### TASK STATEMENT
Report each line of the data that includes the word "Salesforce".

------------------------------

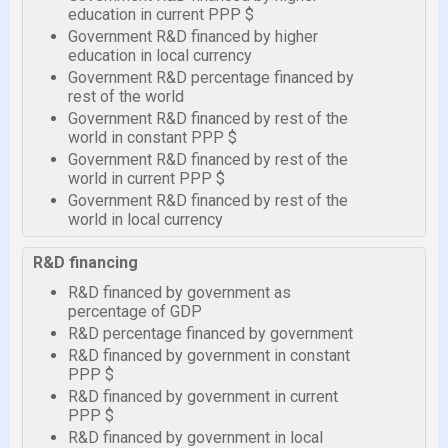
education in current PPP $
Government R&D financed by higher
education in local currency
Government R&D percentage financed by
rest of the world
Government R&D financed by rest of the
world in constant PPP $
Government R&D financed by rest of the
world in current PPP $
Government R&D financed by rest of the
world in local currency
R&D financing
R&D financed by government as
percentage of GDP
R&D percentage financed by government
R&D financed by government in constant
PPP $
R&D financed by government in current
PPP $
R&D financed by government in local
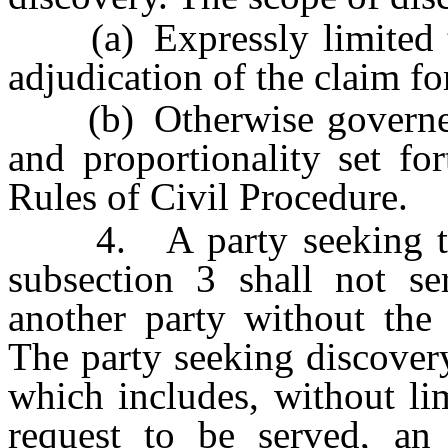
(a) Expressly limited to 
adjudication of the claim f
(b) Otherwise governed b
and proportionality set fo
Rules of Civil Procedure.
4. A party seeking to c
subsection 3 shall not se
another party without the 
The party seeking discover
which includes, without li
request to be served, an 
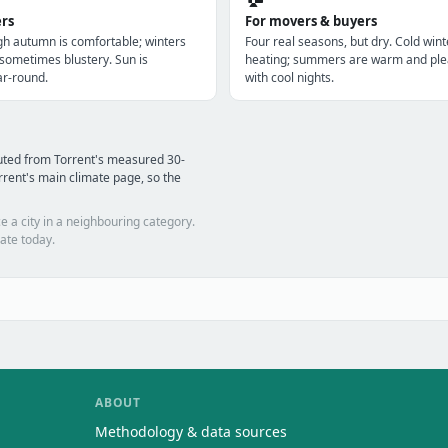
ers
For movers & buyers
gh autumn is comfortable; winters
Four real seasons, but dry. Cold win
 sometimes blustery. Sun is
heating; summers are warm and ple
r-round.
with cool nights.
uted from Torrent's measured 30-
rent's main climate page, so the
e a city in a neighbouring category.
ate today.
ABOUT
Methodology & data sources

------------------------------

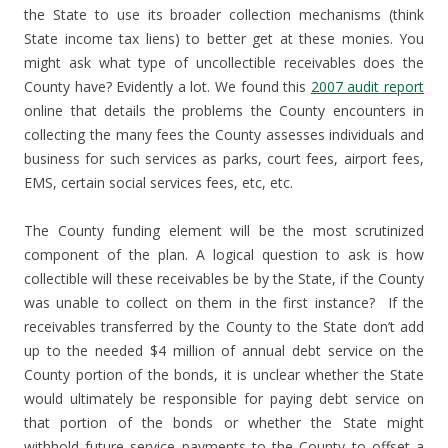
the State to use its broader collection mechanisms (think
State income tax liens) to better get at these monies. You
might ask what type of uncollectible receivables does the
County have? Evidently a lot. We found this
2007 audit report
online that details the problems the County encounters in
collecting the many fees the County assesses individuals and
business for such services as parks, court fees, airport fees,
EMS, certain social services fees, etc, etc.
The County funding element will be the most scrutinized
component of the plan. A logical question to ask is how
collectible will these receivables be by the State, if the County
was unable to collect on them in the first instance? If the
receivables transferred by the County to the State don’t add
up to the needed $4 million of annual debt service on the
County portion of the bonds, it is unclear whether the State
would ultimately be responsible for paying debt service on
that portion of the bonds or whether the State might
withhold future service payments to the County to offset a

------------------------------

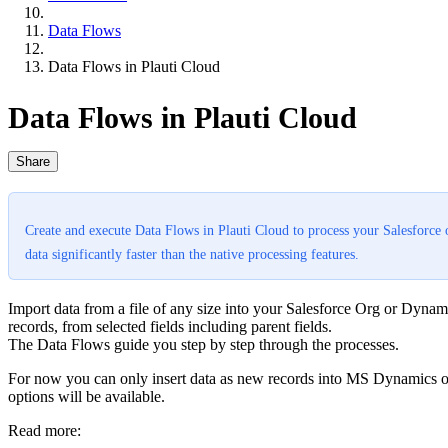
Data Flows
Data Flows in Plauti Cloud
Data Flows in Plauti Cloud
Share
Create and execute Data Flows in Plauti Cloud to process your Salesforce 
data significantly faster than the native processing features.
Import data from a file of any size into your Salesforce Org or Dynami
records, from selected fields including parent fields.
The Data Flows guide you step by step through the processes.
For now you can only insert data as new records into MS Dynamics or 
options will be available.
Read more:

------------------------------

### RESULT
Create and execute Data Flows in Plauti Cloud to process your Salesforce 
Import data from a file of any size into your Salesforce Org or Dynami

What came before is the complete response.